The next day, I gave up. He had been nearly two weeks without eating. I fought my way through the cloud of fruit flies and removed him from the container he was in and walked him outside. I figured he might as well enjoy the sunshine and herb garden with the time he had left. It was surrounded by a small fence to contain a young duck with a broken wing while he healed, so it seemed the perfect place. I knew he couldn’t dig his way out with no claws, but just in case I painted a fluorescent heart on his back with nail polish to may him more visible.
It was a brilliant, sunny day and he simply sat in the sun for a long while. Later I went out and he was again sitting in his pan of water. Holy cow.! Another gigantic turtle turd! I dropped some banana and mango near the pan. He climbed out and started eating ravenously. “Oh my gosh” I thought, “the poor old boy wasn’t eating because he was constipated!”
Even though I put out fresh food daily, he preferred to eat grass and most of my basil, romaine and parsley. I imagine he supplemented this with slugs and earthworms when he could find them. The duck’s wing healed and was released and the old turtle seemed to enjoy the peace of the herb garden.
Now I faced a dilemma.

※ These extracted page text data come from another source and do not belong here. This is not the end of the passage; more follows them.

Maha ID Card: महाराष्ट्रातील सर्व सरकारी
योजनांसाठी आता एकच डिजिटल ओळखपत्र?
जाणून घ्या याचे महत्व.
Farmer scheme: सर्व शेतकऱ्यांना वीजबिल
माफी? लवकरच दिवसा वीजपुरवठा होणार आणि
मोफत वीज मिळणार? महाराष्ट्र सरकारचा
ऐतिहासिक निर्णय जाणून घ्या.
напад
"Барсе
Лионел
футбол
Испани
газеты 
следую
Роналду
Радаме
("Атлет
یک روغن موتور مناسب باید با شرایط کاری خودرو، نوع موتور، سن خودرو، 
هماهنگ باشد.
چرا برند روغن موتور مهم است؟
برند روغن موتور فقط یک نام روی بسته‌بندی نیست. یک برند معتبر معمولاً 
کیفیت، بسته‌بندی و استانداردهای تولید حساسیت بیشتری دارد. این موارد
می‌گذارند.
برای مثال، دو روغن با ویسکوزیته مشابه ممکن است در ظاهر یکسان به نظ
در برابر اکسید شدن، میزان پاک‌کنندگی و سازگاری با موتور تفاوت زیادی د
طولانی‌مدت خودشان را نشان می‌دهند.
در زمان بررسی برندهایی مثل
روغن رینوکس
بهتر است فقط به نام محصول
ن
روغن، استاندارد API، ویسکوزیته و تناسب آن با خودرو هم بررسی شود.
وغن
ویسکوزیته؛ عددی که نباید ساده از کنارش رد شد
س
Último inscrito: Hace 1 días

Summer was drawing to a close and I had to figure out what to do with him next. Land turtles spend years building an internal map of their territory. For a wood turtle, this can encompass about 2 to 3 square miles. This territory usually includes a stream for soaking and hunting and a larger body of water to breed and hibernate in. They dig deep down into the mud to spend the long winter. He faced two problems. One, he had no map of his territory. Two, how could he dig down into the mud with no claws? I debated releasing him and letting nature take its course, but he’s an old man and a gentleman at that. Most wood turtles I have experienced have been a bit on the nasty side and would rather bite you as look at you. This old man is gentle and inquisitive and responds when I approach him. Perhaps he was someone’s peat at one time. Maybe he was in some sort of concrete enclosure and that’s how he lost his claws. Maybe he suffered frostbite. I don’t know. I DO know that this old man deserves to live what life he has left with dignity and comfort.

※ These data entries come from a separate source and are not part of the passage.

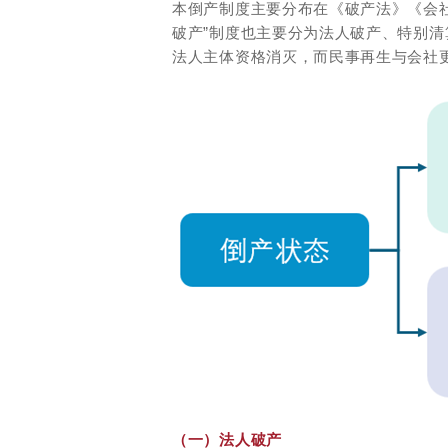
本倒产制度主要分布在《破产法》《会
破产”制度也主要分为法人破产、特别
法人主体资格消灭，而民事再生与会社
（一）法人破产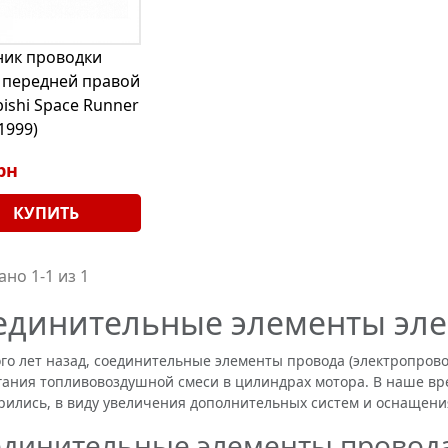
ик проводки
 передней правой
bishi Space Runner
1999)
рн
КУПИТЬ
но 1-1 из 1
единительные элементы эл
лет назад, соединительные элементы провода (электропровод
ания топливовоздушной смеси в цилиндрах мотора. В наше вр
ились, в виду увеличения дополнительных систем и оснащен
динительные элементы провода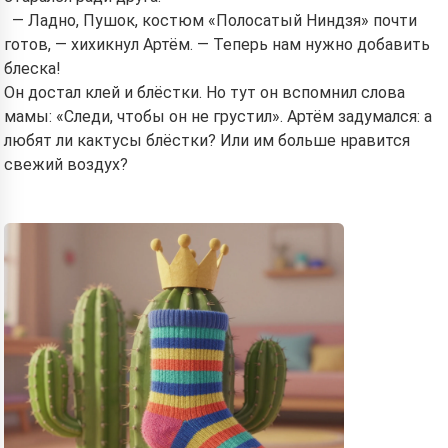
By starting to use the service, you accept:
Terms of
— Ладно, Пушок, костюм «Полосатый Ниндзя» почти
Service
,
Privacy Policy
,
Refund Policy
готов, — хихикнул Артём. — Теперь нам нужно добавить
блеска!
Он достал клей и блёстки. Но тут он вспомнил слова
мамы: «Следи, чтобы он не грустил». Артём задумался: а
любят ли кактусы блёстки? Или им больше нравится
свежий воздух?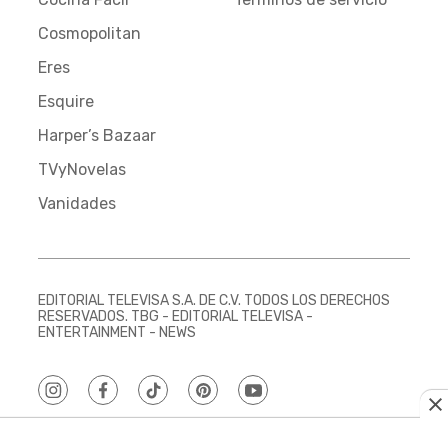
Cosmopolitan
Eres
Esquire
Harper’s Bazaar
TVyNovelas
Vanidades
EDITORIAL TELEVISA S.A. DE C.V. TODOS LOS DERECHOS
RESERVADOS. TBG - EDITORIAL TELEVISA -
ENTERTAINMENT - NEWS
instagram
facebook
tiktok
pinterest
youtube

He will winter with me. If the greenhouse were finished, I’d let him sleep the winter in there, but it’s not, so I did the next best thing. I built him a tropical paradise. It’s about three feet by four and takes up the entire window shelf in my studio. It has plants from the herb garden and some succulents which he promptly dug up and rearranged, it has rich loam and clean sand with a light for basking. His food dish sits next to his bathing pan, so he can empty and refill with ease. He seems to like it, but again refused to eat. I started to worry. I got out the fruit fly bait again. He ignored it, though the cat seems to enjoy watching the cloud of fruit flies swarming over it. Then I found a dry pelleted food for tortoises that smells like Fruit Loops. I thought I’d give it a try.

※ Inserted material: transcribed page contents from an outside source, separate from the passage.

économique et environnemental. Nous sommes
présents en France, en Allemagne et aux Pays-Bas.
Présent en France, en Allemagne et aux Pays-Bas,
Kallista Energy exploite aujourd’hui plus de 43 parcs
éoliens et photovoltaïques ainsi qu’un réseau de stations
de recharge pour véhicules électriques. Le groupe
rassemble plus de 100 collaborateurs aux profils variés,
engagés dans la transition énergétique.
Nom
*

I dropped some colorful nuggets in the dish tonight and he climbed out of his water pan. He nudged one with his nose. Within the space of 5 minutes, every piece was gone. He even freshened his breath with a bit of parsley. He is content. I am content.
It seems that in a time where nothing seems to be going right, in a time of grief and sorrow, at the most frantic period of the year preparing for winter…all it takes is a silly old turtle eating what looks like Fruit Loops.
It’s good. It’s all good. Everything in its own time. We are both survivors.